**WHAT IS BEING ASKED:** From the line that contains "водится в соответствии" to the end of the entries, write out every line exactly, including both ends, and nothing more.

──────── EXTRACTED DATA ────────

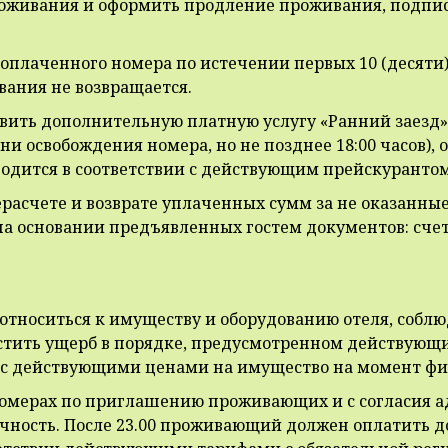
роживания и оформить продление проживания, подпис
от оплаченного номера по истечении первых 10 (десяти
вания не возвращается.
авить дополнительную платную услугу «Ранний заезд» 
ни освобождения номера, но не позднее 18:00 часов),
водится в соответствии с действующим прейскурантом
ерасчете и возврате уплаченных сумм за не оказанные
на основании предъявленных гостем документов: счета
тноситься к имуществу и оборудованию отеля, соблюд
стить ущерб в порядке, предусмотренном действующи
и с действующими ценами на имущество на момент ф
номерах по приглашению проживающих и с согласия ад
чность. После 23.00 проживающий должен оплатить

────────

**OUTPUT FOR THIS EXERCISE:**
водится в соответствии с действующим прейскурантом
ерасчете и возврате уплаченных сумм за не оказанные
на основании предъявленных гостем документов: счета
тноситься к имуществу и оборудованию отеля, соблюд
стить ущерб в порядке, предусмотренном действующи
и с действующими ценами на имущество на момент ф
номерах по приглашению проживающих и с согласия ад
чность. После 23.00 проживающий должен оплатить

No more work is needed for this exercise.